“You just haven’t been back here since high school and don’t know where to look.” Addison winks and tosses the binder onto my pile of paperwork. She stands up quickly and walks around the table, pulling me to my feet before I can react.
“I’m going to show you my favorite spot,” she declares.
“Addison, I?—”
“Since it’s my last night here before heading back to the city, you can’t say no.” She snatches my phone from the desk and guides me out the door.
“Tellme again why I even agreed to this?” I grumble to my sister as I yank off another shirt.
“Because you said there’s nothing fun to do here, and while I agree Honeywell is the epitome of small-town hell, I enjoy proving you wrong.”
Addison always makes time to visit Mom and Dad a few times a year, so she definitely knows all the best bars and hangout spots we couldn’t go to as teenagers.
“You know, most people would call this bringing a designated driver,” I tease.
I’m holding up a shirt on its hanger in front of me, scrutinizing myself in the mirror when Addison appears in the bedroom doorway with her arms crossed.
“You’re not going just so I have a DD.” She scrunches her nose and gestures towards the shirt in my hands. “Not that one.”
“That’s it.

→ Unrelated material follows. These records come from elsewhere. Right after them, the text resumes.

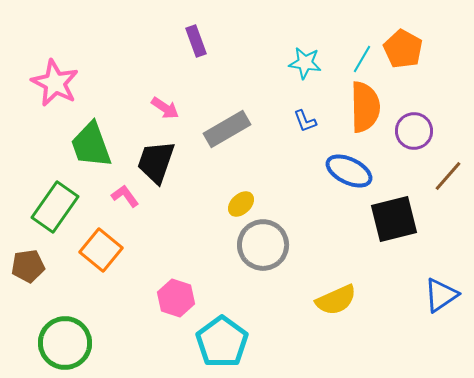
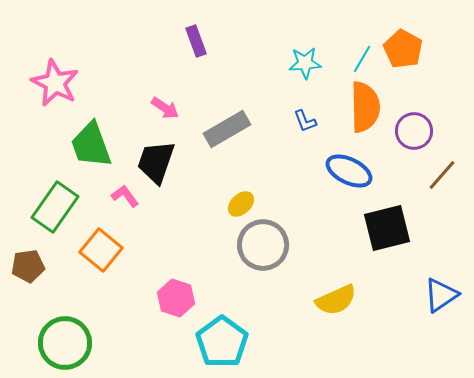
cyan star: rotated 12 degrees counterclockwise
brown line: moved 6 px left, 1 px up
black square: moved 7 px left, 9 px down
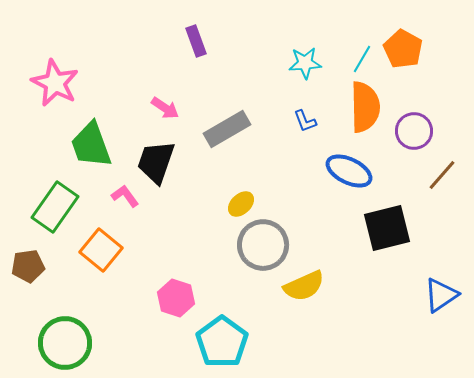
yellow semicircle: moved 32 px left, 14 px up
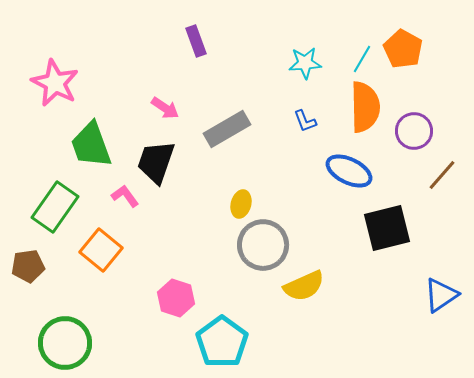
yellow ellipse: rotated 32 degrees counterclockwise
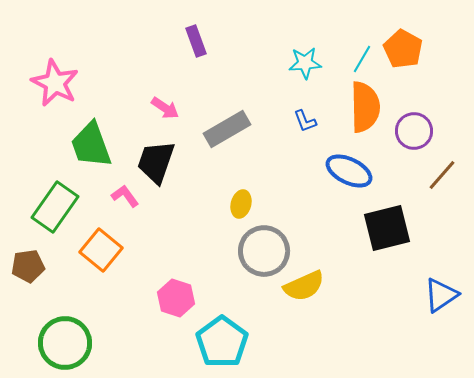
gray circle: moved 1 px right, 6 px down
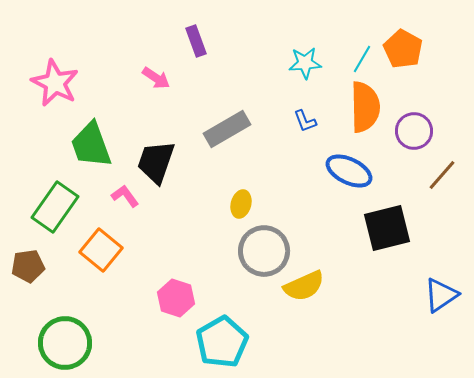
pink arrow: moved 9 px left, 30 px up
cyan pentagon: rotated 6 degrees clockwise
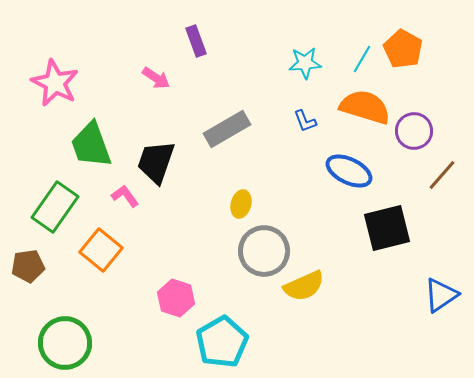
orange semicircle: rotated 72 degrees counterclockwise
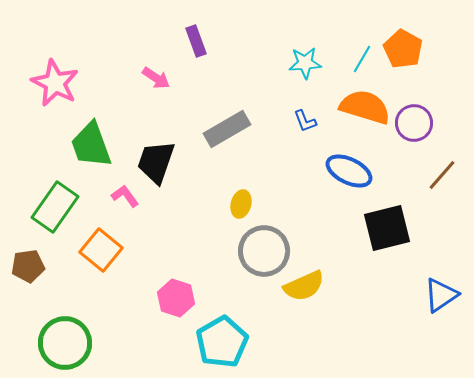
purple circle: moved 8 px up
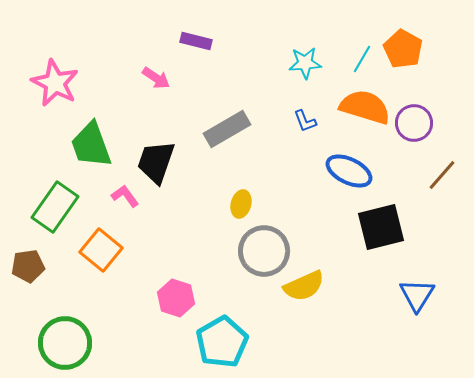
purple rectangle: rotated 56 degrees counterclockwise
black square: moved 6 px left, 1 px up
blue triangle: moved 24 px left; rotated 24 degrees counterclockwise
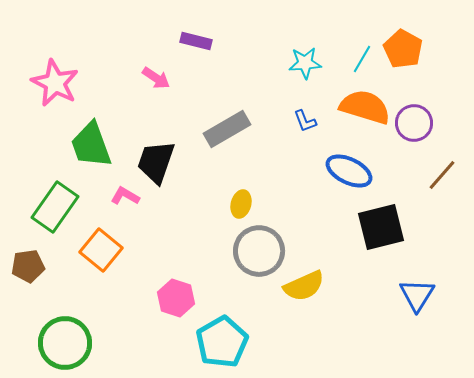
pink L-shape: rotated 24 degrees counterclockwise
gray circle: moved 5 px left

I’m not going! Literally everything I own makes me look either lazy or pregnant.”
I throw the shirt onto my growing “hell no” pile and flop onto the bed.
Addison blinks slowly, raising a single eyebrow.
“Well…you are pregnant.”
“Oh my God, you’re kidding!” I gasp dramatically and cup my barely-there bump. “I thought I just ate too many tacos for lunch.”
“It wouldn’t surprise me if your baby comes out craving tacos instead of milk,” Addison muses with a sigh, sitting down beside me on the bed.
“I just want to have a fun night,” she says, resting her head on my shoulder.
“Is that why you invited Hannah?” I blurt without thinking.
Hannah and my sister have been friends since middle school, though if you ask me, calling them “friends” is being generous.
Addison is fiercely loyal to those she cares for, sometimes to a fault. She puts their victories above her own and will go to great lengths to hype up her friends. My sister and I rarely fight, but our biggest argument was when I expressed my concerns about her friend Hannah being self-centered and toxic.
Despite that, I’ve always been civil with Hannah for the sake of Addison. The only problem is that Hannah knows I don’t like her and doesn’t show me the same courtesy.
“Please don’t start with that. I just wanna have fun with my sister and best friend,” Addison pleads.
“You’re right,” I concede, wrapping my arm around her shoulder. “Especially since next time you see me, my idea of fun will folding baby clothes.”
Addison laughs, “Between me and Mom, you’ll have plenty of folding to do.”
“I’ll make sure to attach the rule—you buy it for the baby, you fold it for Mama,” I tease, playfully shoving her away. “Now help me pick out a top so we can go.”
After an hour of listening to Addison catch me up on her college friends while getting ready, there’s a knock on the cabin door. Before I can even get to the living room, Tucker barges in with a scowl.
“What are you doing?—”
“Why wasn’t the door locked?” he interrupts.
“I didn’t think about it after letting Ads in,” I shrug, crossing my arms and giving him a suspicious look. “Plus, the only one who usually shows up here is a sassy horse with attachment issues.”
“Shit,” Tucker mutters, rubbing his hand over his face. “I forgot to warn you about her and the fence repairs.”